A imagem mostra uma professora que veste camisa cor de rosa, com crachá e óculos com aro azul. Ela está sentada em frente ao computador e aponta para a tela. Ao seu lado está uma criança de blusa de lã azul e braços cruzados. Ao lado dela, mais embaçado, está o rosto de outra criança.

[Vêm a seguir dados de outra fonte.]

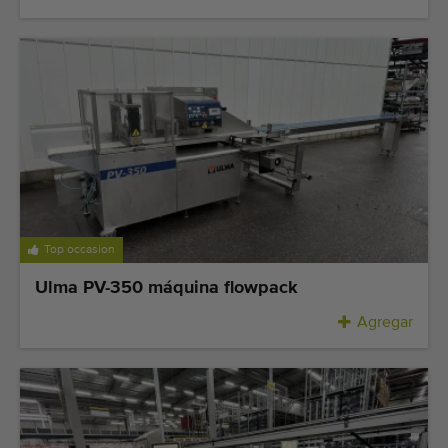
Top occasion
Ulma PV-350 máquina flowpack
Agregar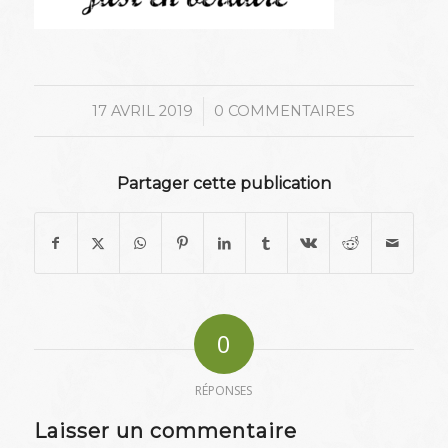
/
17 AVRIL 2019
0 COMMENTAIRES
Partager cette publication
0
RÉPONSES
Laisser un commentaire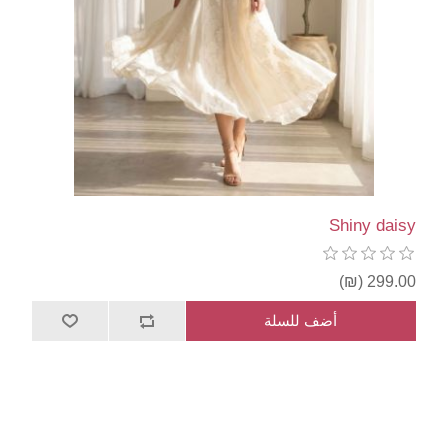
Shiny daisy
299.00 (₪)
أضف للسلة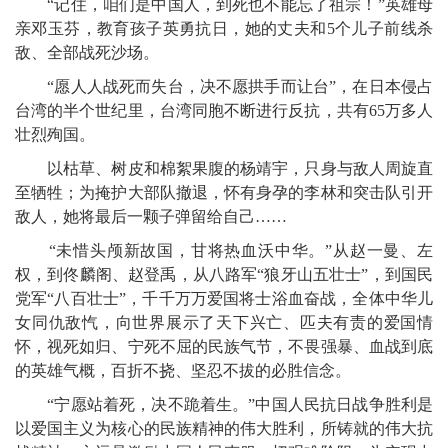
“记住，咱们是中国人，到死也不能忘了祖宗！”英雄母
亲邓玉芬，教育孩子英勇抗日，她的丈夫和5个儿子前线杀
敌、全部战死沙场。
“愿人人战死而失台，决不愿拱手而让台”，在日本侵占
台湾的半个世纪里，台湾同胞不断进行反抗，共有65万多人
壮烈殉国。
以枯草、树皮和棉絮果腹的杨靖宇，只身与敌人周旋直
至牺牲；为掩护大部队撤退，怀有身孕的李林和突击队引开
敌人，她将最后一颗子弹留给自己……
“未惜头颅新故国，甘将热血沃中华。”从赵一曼、左
权，到佟麟阁、赵登禹，从八路军“狼牙山五壮士”，到国民
党军“八百壮士”，千千万万爱国将士浴血奋战，全体中华儿
女同仇敌忾，向世界展示了天下兴亡、匹夫有责的爱国情
怀，视死如归、宁死不屈的民族气节，不畏强暴、血战到底
的英雄气概，百折不挠、坚忍不拔的必胜信念。
“宁愿站着死，决不跪着生。”中国人民抗日战争胜利是
以爱国主义为核心的民族精神的伟大胜利，所铸就的伟大抗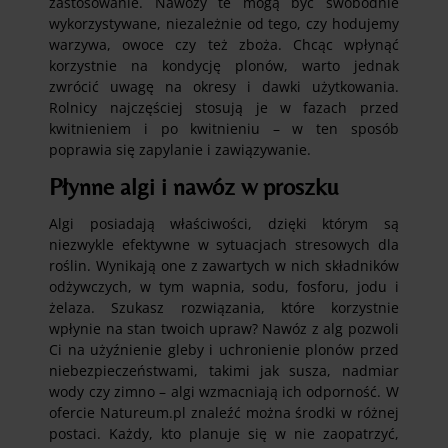
zastosowanie. Nawozy te mogą być swobodnie
wykorzystywane, niezależnie od tego, czy hodujemy
warzywa, owoce czy też zboża. Chcąc wpłynąć
korzystnie na kondycję plonów, warto jednak
zwrócić uwagę na okresy i dawki użytkowania.
Rolnicy najczęściej stosują je w fazach przed
kwitnieniem i po kwitnieniu – w ten sposób
poprawia się zapylanie i zawiązywanie.
Płynne algi i nawóz w proszku
Algi posiadają właściwości, dzięki którym są
niezwykle efektywne w sytuacjach stresowych dla
roślin. Wynikają one z zawartych w nich składników
odżywczych, w tym wapnia, sodu, fosforu, jodu i
żelaza. Szukasz rozwiązania, które korzystnie
wpłynie na stan twoich upraw? Nawóz z alg pozwoli
Ci na użyźnienie gleby i uchronienie plonów przed
niebezpieczeństwami, takimi jak susza, nadmiar
wody czy zimno – algi wzmacniają ich odporność. W
ofercie Natureum.pl znaleźć można środki w różnej
postaci. Każdy, kto planuje się w nie zaopatrzyć,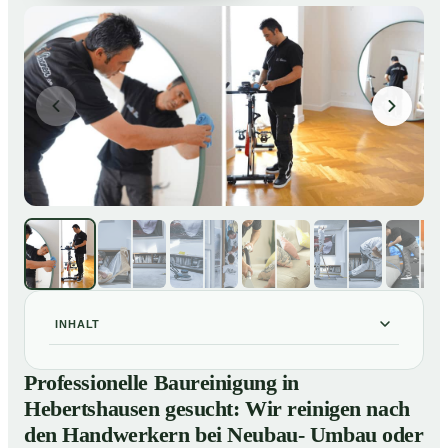
INHALT
Professionelle Baureinigung in Hebertshausen
01
Professionelle Baureinigung in
gesucht: Wir reinigen nach den Handwerkern bei
Hebertshausen gesucht: Wir reinigen nach
Neubau- Umbau oder Renovierungen
den Handwerkern bei Neubau- Umbau oder
Baureinigung in Hebertshausen – Profis im Einsatz
02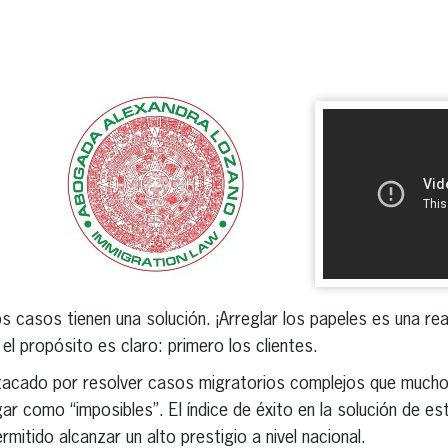
erest
inkedIn
 casos tienen una solución. ¡Arreglar los papeles es una real
el propósito es claro: primero los clientes.
tacado por resolver casos migratorios complejos que much
ar como “imposibles”. El índice de éxito en la solución de e
rmitido alcanzar un alto prestigio a nivel nacional.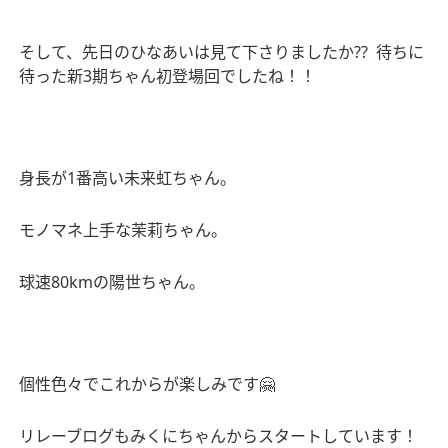
そして、先日のひなあいは見て下さりましたか
??
待ちに
待った新
3
期ちゃん初登場回でしたね！！
身長が
1
番高い未来虹ちゃん。
モノマネ上手な茉莉ちゃん。
球速
80km
の陽世ちゃん。
個性色々でこれからが楽しみです
🤗
リレーブログもみくにちゃんからスタートしています！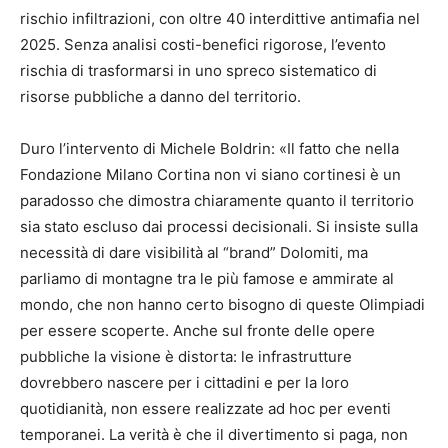
rischio infiltrazioni, con oltre 40 interdittive antimafia nel
2025. Senza analisi costi-benefici rigorose, l’evento
rischia di trasformarsi in uno spreco sistematico di
risorse pubbliche a danno del territorio.
Duro l’intervento di Michele Boldrin: «Il fatto che nella
Fondazione Milano Cortina non vi siano cortinesi è un
paradosso che dimostra chiaramente quanto il territorio
sia stato escluso dai processi decisionali. Si insiste sulla
necessità di dare visibilità al “brand” Dolomiti, ma
parliamo di montagne tra le più famose e ammirate al
mondo, che non hanno certo bisogno di queste Olimpiadi
per essere scoperte. Anche sul fronte delle opere
pubbliche la visione è distorta: le infrastrutture
dovrebbero nascere per i cittadini e per la loro
quotidianità, non essere realizzate ad hoc per eventi
temporanei. La verità è che il divertimento si paga, non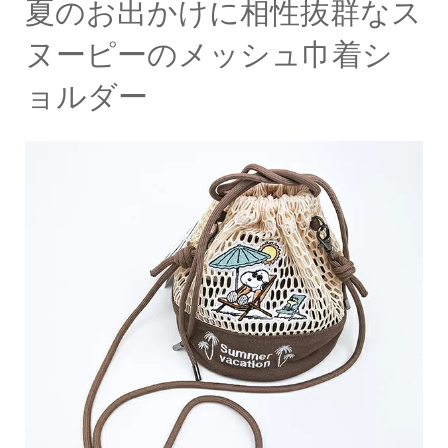
夏のお出かけに相性抜群なス
ヌーピーのメッシュ巾着シ
ョルダー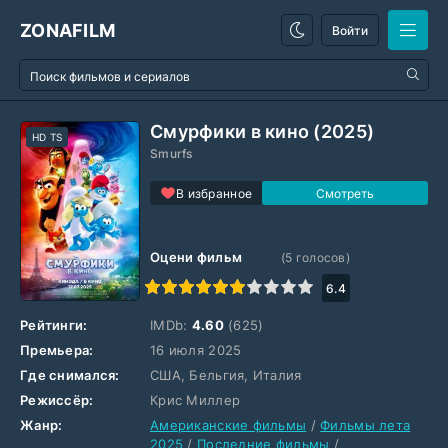
ZONAFILM
Войти
Смурфики в кино (2025)
HD TS
Smurfs
В избранное
Оцени фильм
(
5
голосов)
1
2
3
4
5
6
7
8
9
10
6.4
Рейтинги:
IMDb:
4.60
(625)
Премьера:
16 июля 2025
Где снимался:
США, Бельгия, Италия
Режиссёр:
Крис Миллер
Жанр:
Американские фильмы
/
Фильмы лета
2025
/
Последние фильмы
/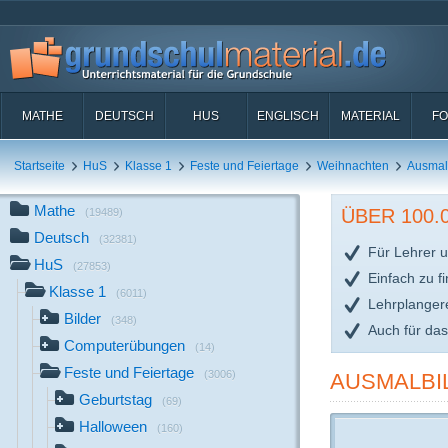
MATHE
DEUTSCH
HUS
ENGLISCH
MATERIAL
FO
Startseite
HuS
Klasse 1
Feste und Feiertage
Weihnachten
Ausmal
Mathe
ÜBER 100
(19489)
Deutsch
(32381)
Für Lehrer u
HuS
(27853)
Einfach zu f
Klasse 1
(6011)
Lehrplanger
Bilder
(348)
Auch für da
Computerübungen
(14)
Feste und Feiertage
(3006)
AUSMALBI
Geburtstag
(69)
Halloween
(160)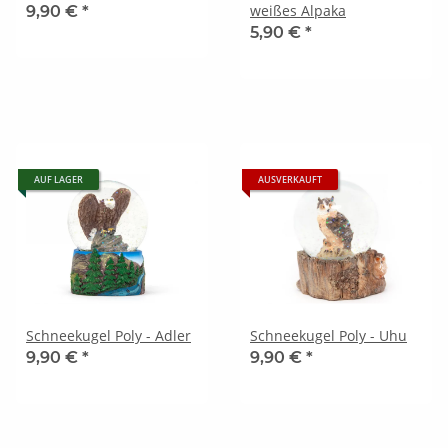
weißes Alpaka
9,90 €
*
5,90 €
*
AUF LAGER
AUSVERKAUFT
Schneekugel Poly - Adler
Schneekugel Poly - Uhu
9,90 €
*
9,90 €
*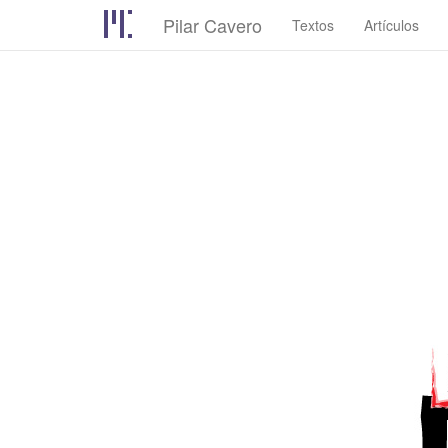
Pilar Cavero
Textos
Artículos
Pasar
al
contenido
principal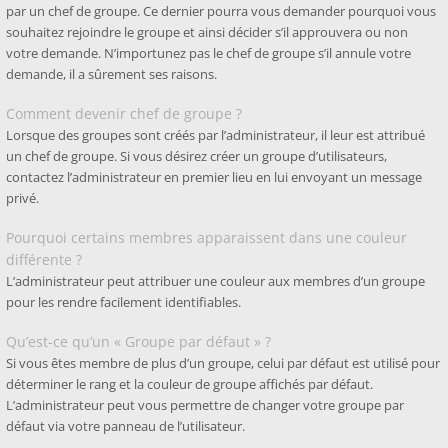
par un chef de groupe. Ce dernier pourra vous demander pourquoi vous
souhaitez rejoindre le groupe et ainsi décider s’il approuvera ou non
votre demande. N’importunez pas le chef de groupe s’il annule votre
demande, il a sûrement ses raisons.
Comment devenir chef de groupe ?
Lorsque des groupes sont créés par l’administrateur, il leur est attribué
un chef de groupe. Si vous désirez créer un groupe d’utilisateurs,
contactez l’administrateur en premier lieu en lui envoyant un message
privé.
Pourquoi certains membres apparaissent dans une couleur
différente ?
L’administrateur peut attribuer une couleur aux membres d’un groupe
pour les rendre facilement identifiables.
Qu’est-ce qu’un « Groupe par défaut » ?
Si vous êtes membre de plus d’un groupe, celui par défaut est utilisé pour
déterminer le rang et la couleur de groupe affichés par défaut.
L’administrateur peut vous permettre de changer votre groupe par
défaut via votre panneau de l’utilisateur.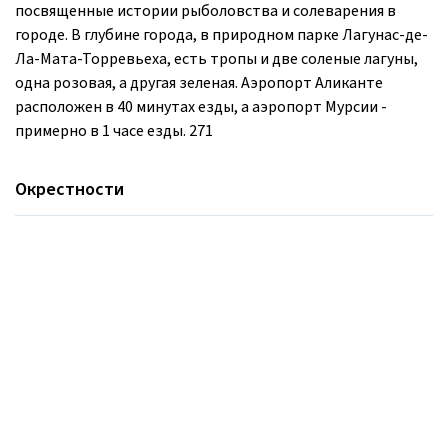
посвященные истории рыболовства и солеварения в
городе. В глубине города, в природном парке Лагунас-де-
Ла-Мата-Торревьеха, есть тропы и две соленые лагуны,
одна розовая, а другая зеленая. Аэропорт Аликанте
расположен в 40 минутах езды, а аэропорт Мурсии -
примерно в 1 часе езды. 271
Окрестности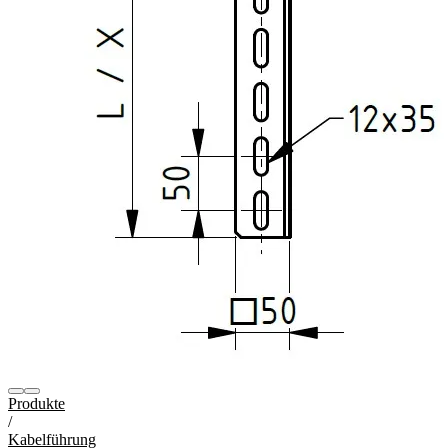
Produkte
/
Kabelführung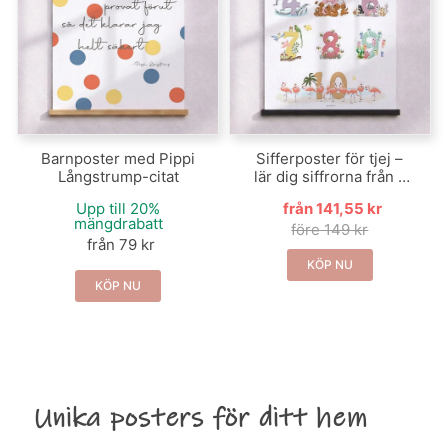
Barnposter med Pippi
Sifferposter för tjej –
Långstrump-citat
lär dig siffrorna från 1
till 10 med djur
Upp till 20%
från 141,55 kr
mängdrabatt
före 149 kr
från 79 kr
KÖP NU
KÖP NU
Unika posters för ditt hem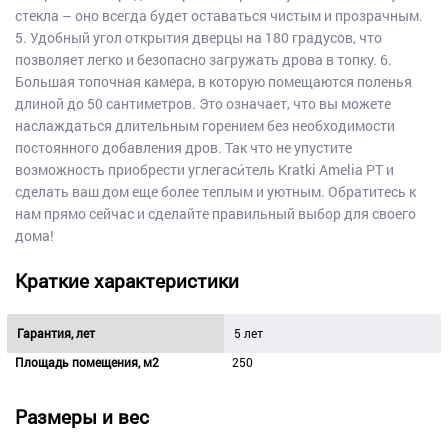
стекла – оно всегда будет оставаться чистым и прозрачным.
5. Удобный угол открытия дверцы на 180 градусов, что
позволяет легко и безопасно загружать дрова в топку. 6.
Большая топочная камера, в которую помещаются поленья
длиной до 50 сантиметров. Это означает, что вы можете
наслаждаться длительным горением без необходимости
постоянного добавления дров. Так что не упустите
возможность приобрести углегаси́тель Kratki Amelia PT и
сделать ваш дом еще более теплым и уютным. Обратитесь к
нам прямо сейчас и сделайте правильный выбор для своего
дома!
Краткие характеристики
Гарантия, лет
5 лет
Площадь помещения, м2
250
Размеры и вес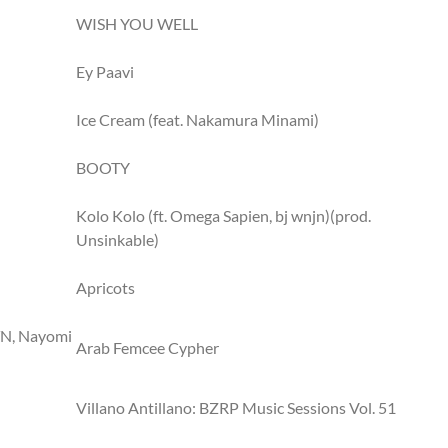
WISH YOU WELL
Ey Paavi
Ice Cream (feat. Nakamura Minami)
BOOTY
Kolo Kolo (ft. Omega Sapien, bj wnjn)(prod.
Unsinkable)
Apricots
 TN, Nayomi
Arab Femcee Cypher
Villano Antillano: BZRP Music Sessions Vol. 51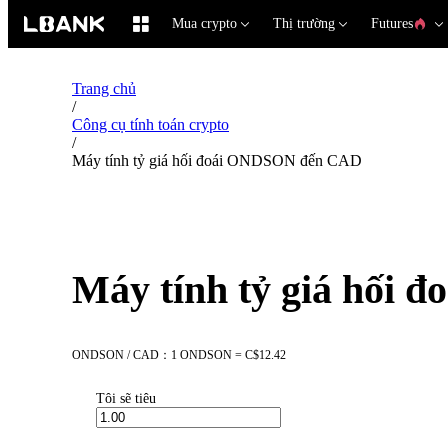
Mua crypto
Thị trường
Futures
Trang chủ
/
Công cụ tính toán crypto
/
Máy tính tỷ giá hối đoái ONDSON đến CAD
Máy tính tỷ giá hối
ONDSON / CAD：1 ONDSON = C$12.42
Tôi sẽ tiêu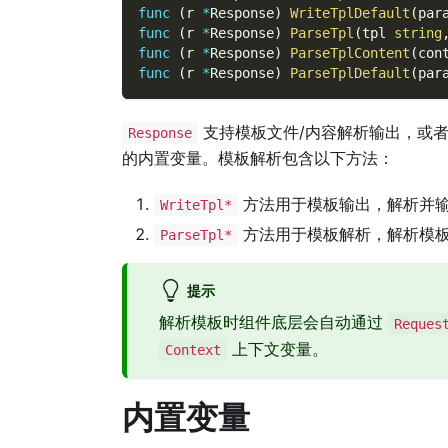
func
(
r 
*
Response
)
WriteTplDefault
(
par
func
(
r 
*
Response
)
ParseTpl
(
tpl 
string
func
(
r 
*
Response
)
ParseTplContent
(
con
func
(
r 
*
Response
)
ParseTplDefault
(
par
支持模板文件/内容解析输出，或
Response
的内置变量。模板解析包含以下方法：
方法用于模板输出，解析并输
WriteTpl*
方法用于模板解析，解析模板
ParseTpl*
提示
解析模板时组件底层会自动通过
Reques
上下文变量。
Context
内置变量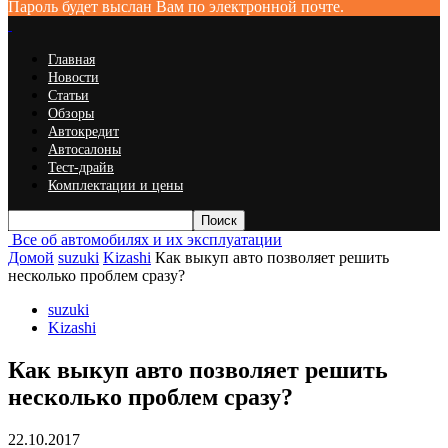
Пароль будет выслан Вам по электронной почте.
Главная
Новости
Статьи
Обзоры
Автокредит
Автосалоны
Тест-драйв
Комплектации и цены
Все об автомобилях и их эксплуатации
Домой
suzuki
Kizashi
Как выкуп авто позволяет решить
несколько проблем сразу?
suzuki
Kizashi
Как выкуп авто позволяет решить
несколько проблем сразу?
22.10.2017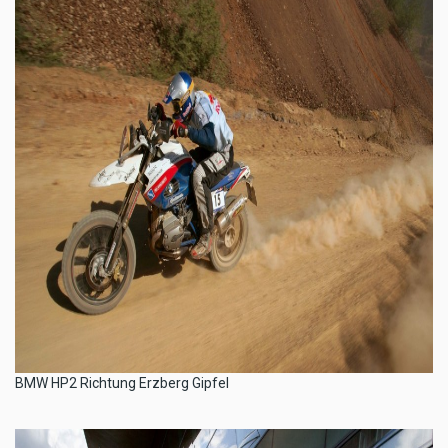
BMW HP2 Richtung Erzberg Gipfel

Após dois anos de aulas virtuais, será que as competências digitais docentes evoluíram em 2022? Desde a pandemia, a tecnologia tem sido fundamental para os processos de comunicação e aprendizagem na escola, mesmo que os recursos disponíveis ainda sejam limitados. Isso fez com que mais professores reconhecessem a importância da tecnologia para a educação, mas não se traduziu em maior qualificação para usá-la em práticas pedagógicas que promovam o aprendizado.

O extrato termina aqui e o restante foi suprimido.